Systematic discovery of the functional impact of somatic genome alterations in individual tumors through tumor-specific causal inference
Fig 7
Detection of functional impact of SGA-FIs reveals functional connections among SGA-FIs.
A. Top 45 SGAs-FIs (regulating the largest number of DEGs) and their relationships with 17 cancer hallmark gene sets. The value in a cell represents the fraction of genes in a hallmark gene set that is covered by the target DEGs of each SGA-FI. B-E. Top 15 SGA-FIs that share the most significant overlapping target DEGswith PIK3CA, TTN, CSMD3, and ZFHX4. An edge between a pair of SGA-FI indicate that they share significantly overlapping target DEG sets, and the thickness of the line is proportional to negative log of the p-values of overlapping target DEG sets.
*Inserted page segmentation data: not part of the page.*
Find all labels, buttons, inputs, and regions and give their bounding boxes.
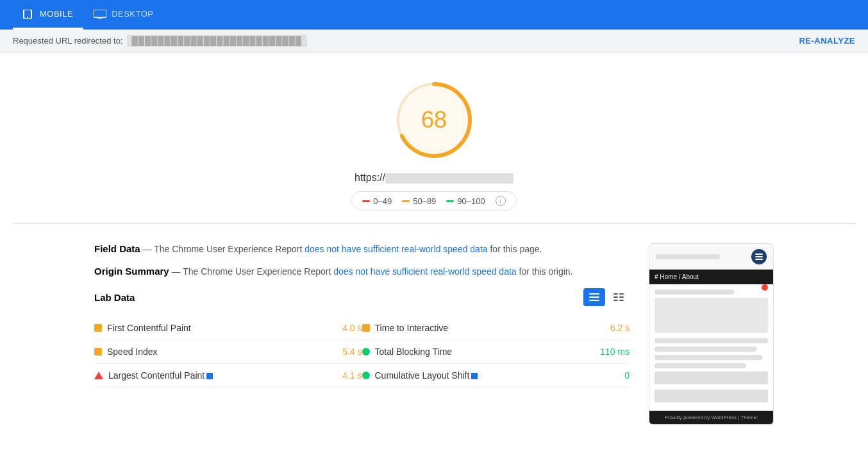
tab-desktop[interactable]: DESKTOP <box>83 0 163 30</box>
toggle-list-button[interactable] <box>583 288 605 306</box>
redirect-url: ██████████████████████████ <box>127 35 307 47</box>
hamburger-icon <box>755 253 763 260</box>
svg-rect-7 <box>589 293 599 295</box>
fcp-value: 4.0 s <box>342 323 362 333</box>
legend-info-icon[interactable]: i <box>496 196 506 206</box>
preview-footer: Proudly powered by WordPress | Theme: <box>649 411 773 424</box>
preview-footer-text: Proudly powered by WordPress | Theme: <box>665 415 758 420</box>
preview-line-6 <box>655 372 768 384</box>
preview-header-text <box>656 254 720 259</box>
tab-mobile-label: MOBILE <box>40 9 73 19</box>
cls-info-badge <box>471 373 478 379</box>
svg-rect-12 <box>613 296 618 298</box>
cls-name: Cumulative Layout Shift <box>375 370 620 381</box>
tbt-name: Total Blocking Time <box>375 347 596 357</box>
cls-icon <box>362 372 370 379</box>
lcp-value: 4.1 s <box>342 370 362 381</box>
svg-rect-8 <box>589 296 599 298</box>
legend-red-dot <box>362 200 370 202</box>
legend-orange-label: 50–89 <box>413 196 436 206</box>
preview-line-4 <box>655 355 762 360</box>
score-section: 68 https:// 0–49 50–89 90–100 i <box>351 65 516 217</box>
tbt-icon <box>362 348 370 356</box>
field-data-text-before: The Chrome User Experience Report <box>154 244 302 254</box>
url-blurred <box>385 173 513 184</box>
grid-view-icon <box>613 292 624 302</box>
preview-line-5 <box>655 363 746 368</box>
metrics-section: Field Data — The Chrome User Experience … <box>94 243 630 425</box>
lab-data-header: Lab Data <box>94 288 630 306</box>
svg-rect-10 <box>613 293 618 295</box>
tbt-value: 110 ms <box>600 347 630 357</box>
svg-rect-2 <box>94 10 106 17</box>
top-navigation: MOBILE DESKTOP <box>0 0 868 30</box>
fcp-name: First Contentful Paint <box>107 323 337 333</box>
metric-fcp: First Contentful Paint 4.0 s <box>94 316 362 340</box>
tti-value: 6.2 s <box>610 323 630 333</box>
metrics-left-column: First Contentful Paint 4.0 s Speed Index… <box>94 316 362 388</box>
mobile-icon <box>23 10 35 19</box>
cls-value: 0 <box>624 370 630 381</box>
lcp-icon <box>94 372 103 379</box>
metric-tti: Time to Interactive 6.2 s <box>362 316 630 340</box>
lab-data-title: Lab Data <box>94 292 135 303</box>
svg-rect-17 <box>755 256 763 257</box>
main-divider <box>13 223 855 224</box>
tab-mobile[interactable]: MOBILE <box>13 0 83 30</box>
metric-speed-index: Speed Index 5.4 s <box>94 340 362 364</box>
preview-body <box>649 284 773 411</box>
redirect-label: Requested URL redirected to: <box>13 36 123 46</box>
tab-desktop-label: DESKTOP <box>112 9 153 19</box>
lcp-info-badge <box>206 373 213 379</box>
svg-rect-9 <box>589 300 599 301</box>
score-circle: 68 <box>392 78 476 162</box>
preview-header <box>649 244 773 270</box>
origin-summary-link[interactable]: does not have sufficient real-world spee… <box>333 266 516 277</box>
field-data-link[interactable]: does not have sufficient real-world spee… <box>305 244 487 254</box>
lower-section: Field Data — The Chrome User Experience … <box>81 230 787 425</box>
re-analyze-button[interactable]: RE-ANALYZE <box>799 36 855 46</box>
preview-line-3 <box>655 347 756 352</box>
legend-green-dot <box>446 200 454 202</box>
preview-line-7 <box>655 390 768 402</box>
origin-summary-text-before: The Chrome User Experience Report <box>183 266 331 277</box>
svg-rect-14 <box>613 300 618 301</box>
list-view-icon <box>589 292 599 302</box>
preview-image <box>655 298 768 333</box>
field-data-text-after2: for this page. <box>490 244 542 254</box>
preview-menu-icon <box>751 249 767 264</box>
legend-red: 0–49 <box>362 196 392 206</box>
lab-data-section: Lab Data <box>94 288 630 388</box>
lcp-name: Largest Contentful Paint <box>108 370 337 381</box>
metrics-right-column: Time to Interactive 6.2 s Total Blocking… <box>362 316 630 388</box>
metric-tbt: Total Blocking Time 110 ms <box>362 340 630 364</box>
preview-nav-wrapper: # Home / About <box>649 270 773 284</box>
score-legend: 0–49 50–89 90–100 i <box>351 191 516 210</box>
legend-green: 90–100 <box>446 196 485 206</box>
speed-index-icon <box>94 348 102 356</box>
preview-nav-dot <box>762 284 768 291</box>
preview-line-1 <box>655 289 734 295</box>
speed-index-value: 5.4 s <box>342 347 362 357</box>
svg-rect-13 <box>619 296 624 298</box>
page-preview: # Home / About Proudly powered by WordPr… <box>649 243 774 425</box>
preview-nav: # Home / About <box>649 270 773 284</box>
toggle-grid-button[interactable] <box>608 288 630 306</box>
legend-green-label: 90–100 <box>457 196 485 206</box>
metric-cls: Cumulative Layout Shift 0 <box>362 364 630 388</box>
svg-rect-18 <box>755 259 763 260</box>
svg-rect-15 <box>619 300 624 301</box>
preview-container: # Home / About Proudly powered by WordPr… <box>649 243 774 425</box>
legend-orange-dot <box>402 200 410 202</box>
preview-line-2 <box>655 338 768 343</box>
view-toggle <box>583 288 630 306</box>
score-value: 68 <box>421 107 447 133</box>
tti-icon <box>362 324 370 332</box>
metric-lcp: Largest Contentful Paint 4.1 s <box>94 364 362 388</box>
origin-summary-block: Origin Summary — The Chrome User Experie… <box>94 266 630 277</box>
main-content: 68 https:// 0–49 50–89 90–100 i <box>0 53 868 438</box>
score-url: https:// <box>355 172 513 184</box>
redirect-bar: Requested URL redirected to: ███████████… <box>0 30 868 53</box>
redirect-info: Requested URL redirected to: ███████████… <box>13 35 307 47</box>
origin-summary-text-after: for this origin. <box>519 266 573 277</box>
F. An “oncoprint” illustrating the causal relationships between the DEG RUNDC3B and its 3 main drivers according to TCI, namely, PIK3CA, CDKN2A, and PTEN. Each column corresponds to a tumor; green bars indicate tumors in which TCI designated each of the three SGA genes as a driver, regardless of what DEGs it was driving in a given tumor. The causal relationship is color-coded, which illustrates which SGA-FI is predicted by TCI to cause the RUNDC3B DEG event; the blue bar indicates the DEG events that were assigned to SGA-FIs other than the above 3 SGA-FIs; gray bars indicate a wild type genomic and transcriptomic status.